Return all lines from the listing below that include the word "file".

START Material provided

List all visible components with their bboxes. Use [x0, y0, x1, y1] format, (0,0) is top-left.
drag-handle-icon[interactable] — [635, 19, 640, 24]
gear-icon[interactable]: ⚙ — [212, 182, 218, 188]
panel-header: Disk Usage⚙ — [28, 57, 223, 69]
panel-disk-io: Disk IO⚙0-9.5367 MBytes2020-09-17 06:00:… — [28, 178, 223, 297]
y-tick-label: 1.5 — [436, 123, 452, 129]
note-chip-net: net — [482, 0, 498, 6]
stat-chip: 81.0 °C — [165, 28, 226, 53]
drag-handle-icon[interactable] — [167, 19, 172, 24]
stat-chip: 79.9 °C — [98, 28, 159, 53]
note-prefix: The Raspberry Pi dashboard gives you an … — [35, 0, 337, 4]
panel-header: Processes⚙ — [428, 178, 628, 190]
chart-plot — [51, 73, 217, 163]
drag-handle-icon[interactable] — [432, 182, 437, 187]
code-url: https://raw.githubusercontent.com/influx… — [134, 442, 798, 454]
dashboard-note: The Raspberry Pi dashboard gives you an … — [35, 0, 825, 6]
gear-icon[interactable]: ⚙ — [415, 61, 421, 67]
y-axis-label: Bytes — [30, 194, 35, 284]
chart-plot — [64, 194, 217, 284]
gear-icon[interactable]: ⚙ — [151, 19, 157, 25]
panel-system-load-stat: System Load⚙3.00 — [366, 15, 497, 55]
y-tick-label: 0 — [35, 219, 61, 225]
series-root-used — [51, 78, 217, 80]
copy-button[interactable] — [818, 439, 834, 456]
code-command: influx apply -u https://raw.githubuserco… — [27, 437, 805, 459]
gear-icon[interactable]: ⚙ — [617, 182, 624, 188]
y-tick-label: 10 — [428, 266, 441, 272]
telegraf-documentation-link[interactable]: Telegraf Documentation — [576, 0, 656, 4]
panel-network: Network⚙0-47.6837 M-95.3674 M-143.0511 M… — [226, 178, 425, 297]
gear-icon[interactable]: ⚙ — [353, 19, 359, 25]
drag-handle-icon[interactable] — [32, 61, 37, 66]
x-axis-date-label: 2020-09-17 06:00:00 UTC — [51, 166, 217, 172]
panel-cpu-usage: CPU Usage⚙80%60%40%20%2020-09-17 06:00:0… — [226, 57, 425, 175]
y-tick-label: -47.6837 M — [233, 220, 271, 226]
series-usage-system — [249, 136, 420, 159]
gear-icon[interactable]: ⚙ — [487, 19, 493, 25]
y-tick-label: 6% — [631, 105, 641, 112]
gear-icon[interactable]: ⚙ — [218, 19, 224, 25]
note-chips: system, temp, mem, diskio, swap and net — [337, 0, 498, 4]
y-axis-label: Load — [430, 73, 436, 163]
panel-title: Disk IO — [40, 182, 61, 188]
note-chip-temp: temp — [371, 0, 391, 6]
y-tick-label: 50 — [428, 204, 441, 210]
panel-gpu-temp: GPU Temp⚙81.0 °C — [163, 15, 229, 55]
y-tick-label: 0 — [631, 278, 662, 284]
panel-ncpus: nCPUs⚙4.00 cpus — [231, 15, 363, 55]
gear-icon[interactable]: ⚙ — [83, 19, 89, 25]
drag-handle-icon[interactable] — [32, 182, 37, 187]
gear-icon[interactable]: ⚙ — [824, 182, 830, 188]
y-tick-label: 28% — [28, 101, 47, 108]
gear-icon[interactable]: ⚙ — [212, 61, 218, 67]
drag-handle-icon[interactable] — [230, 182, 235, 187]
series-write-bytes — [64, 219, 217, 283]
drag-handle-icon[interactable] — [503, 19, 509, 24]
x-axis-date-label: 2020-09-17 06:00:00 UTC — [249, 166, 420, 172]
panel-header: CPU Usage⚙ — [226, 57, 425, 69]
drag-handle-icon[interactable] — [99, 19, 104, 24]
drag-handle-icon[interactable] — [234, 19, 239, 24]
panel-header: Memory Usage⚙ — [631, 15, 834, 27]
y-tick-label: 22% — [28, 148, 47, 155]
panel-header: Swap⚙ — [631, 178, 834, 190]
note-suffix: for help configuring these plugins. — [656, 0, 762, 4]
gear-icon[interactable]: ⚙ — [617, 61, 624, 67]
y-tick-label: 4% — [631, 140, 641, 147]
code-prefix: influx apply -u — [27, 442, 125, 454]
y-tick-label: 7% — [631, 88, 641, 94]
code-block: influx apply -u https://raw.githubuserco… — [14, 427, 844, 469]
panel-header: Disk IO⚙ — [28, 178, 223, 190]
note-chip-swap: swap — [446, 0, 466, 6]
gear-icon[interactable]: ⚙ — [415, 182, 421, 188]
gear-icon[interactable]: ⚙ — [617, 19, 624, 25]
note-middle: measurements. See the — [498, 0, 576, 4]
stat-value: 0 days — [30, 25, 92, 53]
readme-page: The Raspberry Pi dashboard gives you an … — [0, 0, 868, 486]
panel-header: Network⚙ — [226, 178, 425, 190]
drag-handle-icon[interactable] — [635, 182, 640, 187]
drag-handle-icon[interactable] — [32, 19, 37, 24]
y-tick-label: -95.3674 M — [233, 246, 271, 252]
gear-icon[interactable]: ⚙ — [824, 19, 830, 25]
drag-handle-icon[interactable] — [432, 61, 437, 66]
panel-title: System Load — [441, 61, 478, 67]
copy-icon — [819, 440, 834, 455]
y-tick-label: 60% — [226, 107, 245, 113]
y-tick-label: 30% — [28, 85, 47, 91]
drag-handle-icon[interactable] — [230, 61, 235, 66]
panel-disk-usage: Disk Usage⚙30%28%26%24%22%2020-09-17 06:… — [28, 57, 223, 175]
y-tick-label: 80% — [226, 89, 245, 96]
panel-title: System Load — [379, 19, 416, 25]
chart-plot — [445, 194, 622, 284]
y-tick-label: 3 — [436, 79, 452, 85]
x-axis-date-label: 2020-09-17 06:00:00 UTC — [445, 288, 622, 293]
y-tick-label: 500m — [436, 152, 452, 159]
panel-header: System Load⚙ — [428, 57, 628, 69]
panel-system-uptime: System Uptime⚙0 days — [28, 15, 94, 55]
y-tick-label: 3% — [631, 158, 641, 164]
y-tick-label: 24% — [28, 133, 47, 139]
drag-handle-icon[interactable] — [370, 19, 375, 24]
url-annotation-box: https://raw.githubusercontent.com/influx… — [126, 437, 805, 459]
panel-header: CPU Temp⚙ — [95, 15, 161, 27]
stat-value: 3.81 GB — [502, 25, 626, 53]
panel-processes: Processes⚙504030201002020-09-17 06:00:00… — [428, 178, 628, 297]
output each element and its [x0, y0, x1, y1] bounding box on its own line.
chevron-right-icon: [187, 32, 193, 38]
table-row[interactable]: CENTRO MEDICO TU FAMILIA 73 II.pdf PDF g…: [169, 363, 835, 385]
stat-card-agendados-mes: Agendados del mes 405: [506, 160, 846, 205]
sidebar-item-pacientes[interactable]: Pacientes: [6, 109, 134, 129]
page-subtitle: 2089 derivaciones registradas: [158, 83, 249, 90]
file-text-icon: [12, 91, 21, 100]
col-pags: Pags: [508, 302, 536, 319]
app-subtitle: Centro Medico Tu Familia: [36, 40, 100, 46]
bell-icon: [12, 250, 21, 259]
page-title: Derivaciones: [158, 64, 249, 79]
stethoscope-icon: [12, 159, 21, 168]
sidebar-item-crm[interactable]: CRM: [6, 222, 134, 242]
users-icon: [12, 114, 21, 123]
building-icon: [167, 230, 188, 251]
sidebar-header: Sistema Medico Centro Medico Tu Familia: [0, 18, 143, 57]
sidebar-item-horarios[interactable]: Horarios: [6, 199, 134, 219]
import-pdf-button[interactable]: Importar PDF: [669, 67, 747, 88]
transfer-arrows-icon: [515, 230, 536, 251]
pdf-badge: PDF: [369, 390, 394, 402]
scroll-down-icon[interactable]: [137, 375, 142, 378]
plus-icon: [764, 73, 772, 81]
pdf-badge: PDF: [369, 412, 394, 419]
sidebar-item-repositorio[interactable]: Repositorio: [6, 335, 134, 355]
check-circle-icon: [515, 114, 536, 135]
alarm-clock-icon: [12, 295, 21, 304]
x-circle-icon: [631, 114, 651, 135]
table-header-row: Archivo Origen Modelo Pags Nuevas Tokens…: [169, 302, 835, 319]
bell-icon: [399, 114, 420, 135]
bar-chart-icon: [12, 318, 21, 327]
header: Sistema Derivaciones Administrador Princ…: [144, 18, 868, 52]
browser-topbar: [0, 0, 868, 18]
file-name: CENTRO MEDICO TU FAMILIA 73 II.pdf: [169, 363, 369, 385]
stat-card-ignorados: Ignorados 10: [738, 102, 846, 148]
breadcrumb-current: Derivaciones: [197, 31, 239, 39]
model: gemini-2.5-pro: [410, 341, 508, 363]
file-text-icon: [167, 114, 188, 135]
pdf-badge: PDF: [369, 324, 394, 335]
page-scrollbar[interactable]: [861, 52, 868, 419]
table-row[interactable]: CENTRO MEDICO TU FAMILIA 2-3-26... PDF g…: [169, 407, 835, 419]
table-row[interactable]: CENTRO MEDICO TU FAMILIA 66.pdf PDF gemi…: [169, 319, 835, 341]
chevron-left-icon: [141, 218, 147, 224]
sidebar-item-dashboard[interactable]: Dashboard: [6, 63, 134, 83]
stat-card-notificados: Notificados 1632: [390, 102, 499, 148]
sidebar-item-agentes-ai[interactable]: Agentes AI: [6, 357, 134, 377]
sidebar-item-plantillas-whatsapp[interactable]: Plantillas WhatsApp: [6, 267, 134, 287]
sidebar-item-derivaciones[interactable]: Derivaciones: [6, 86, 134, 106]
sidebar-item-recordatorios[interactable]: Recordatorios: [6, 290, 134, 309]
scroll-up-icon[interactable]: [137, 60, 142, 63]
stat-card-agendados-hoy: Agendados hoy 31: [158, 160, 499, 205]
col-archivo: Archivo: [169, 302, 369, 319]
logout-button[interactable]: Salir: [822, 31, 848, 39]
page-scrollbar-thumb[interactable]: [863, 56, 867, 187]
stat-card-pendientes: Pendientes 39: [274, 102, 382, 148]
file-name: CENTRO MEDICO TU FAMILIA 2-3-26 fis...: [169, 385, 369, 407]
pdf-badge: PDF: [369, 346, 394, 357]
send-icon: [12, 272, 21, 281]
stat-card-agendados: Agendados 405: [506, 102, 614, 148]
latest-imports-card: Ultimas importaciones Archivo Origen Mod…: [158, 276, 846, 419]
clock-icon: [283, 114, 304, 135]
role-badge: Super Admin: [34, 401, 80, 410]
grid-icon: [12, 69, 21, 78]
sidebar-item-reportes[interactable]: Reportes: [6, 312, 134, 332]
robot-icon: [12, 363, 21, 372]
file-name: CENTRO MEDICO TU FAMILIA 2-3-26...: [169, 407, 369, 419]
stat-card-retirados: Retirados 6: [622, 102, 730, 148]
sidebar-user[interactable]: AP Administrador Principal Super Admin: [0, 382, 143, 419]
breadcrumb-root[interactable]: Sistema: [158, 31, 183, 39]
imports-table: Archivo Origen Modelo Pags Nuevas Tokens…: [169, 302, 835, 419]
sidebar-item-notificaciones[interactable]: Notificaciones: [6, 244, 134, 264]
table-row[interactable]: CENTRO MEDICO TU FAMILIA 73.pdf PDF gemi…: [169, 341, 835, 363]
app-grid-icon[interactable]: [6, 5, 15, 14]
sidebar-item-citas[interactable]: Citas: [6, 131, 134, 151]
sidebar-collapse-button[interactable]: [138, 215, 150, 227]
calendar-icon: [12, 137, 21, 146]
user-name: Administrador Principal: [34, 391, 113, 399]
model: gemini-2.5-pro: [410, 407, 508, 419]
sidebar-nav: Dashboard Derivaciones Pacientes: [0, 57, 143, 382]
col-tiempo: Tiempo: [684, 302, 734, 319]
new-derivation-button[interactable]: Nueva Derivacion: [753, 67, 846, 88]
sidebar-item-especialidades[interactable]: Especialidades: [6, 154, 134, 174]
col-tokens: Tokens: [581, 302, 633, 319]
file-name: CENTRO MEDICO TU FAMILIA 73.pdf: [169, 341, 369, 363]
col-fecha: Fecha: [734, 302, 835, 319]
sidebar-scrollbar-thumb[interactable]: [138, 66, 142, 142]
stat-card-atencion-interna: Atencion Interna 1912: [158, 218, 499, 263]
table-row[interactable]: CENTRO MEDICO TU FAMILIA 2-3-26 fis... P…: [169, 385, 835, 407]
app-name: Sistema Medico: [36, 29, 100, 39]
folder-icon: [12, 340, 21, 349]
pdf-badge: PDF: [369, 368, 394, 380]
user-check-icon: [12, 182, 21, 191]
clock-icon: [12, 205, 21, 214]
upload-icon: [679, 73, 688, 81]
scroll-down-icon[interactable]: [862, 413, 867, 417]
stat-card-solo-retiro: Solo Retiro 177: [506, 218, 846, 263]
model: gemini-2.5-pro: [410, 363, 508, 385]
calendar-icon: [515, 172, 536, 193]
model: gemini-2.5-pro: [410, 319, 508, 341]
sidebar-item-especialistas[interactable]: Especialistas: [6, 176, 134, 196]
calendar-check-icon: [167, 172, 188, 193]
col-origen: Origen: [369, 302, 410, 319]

END Material provided

• Solution to this exercise
file-text-icon: [12, 91, 21, 100]
file-name: CENTRO MEDICO TU FAMILIA 73 II.pdf: [169, 363, 369, 385]
file-text-icon: [167, 114, 188, 135]
file-name: CENTRO MEDICO TU FAMILIA 2-3-26 fis...: [169, 385, 369, 407]
file-name: CENTRO MEDICO TU FAMILIA 2-3-26...: [169, 407, 369, 419]
file-name: CENTRO MEDICO TU FAMILIA 73.pdf: [169, 341, 369, 363]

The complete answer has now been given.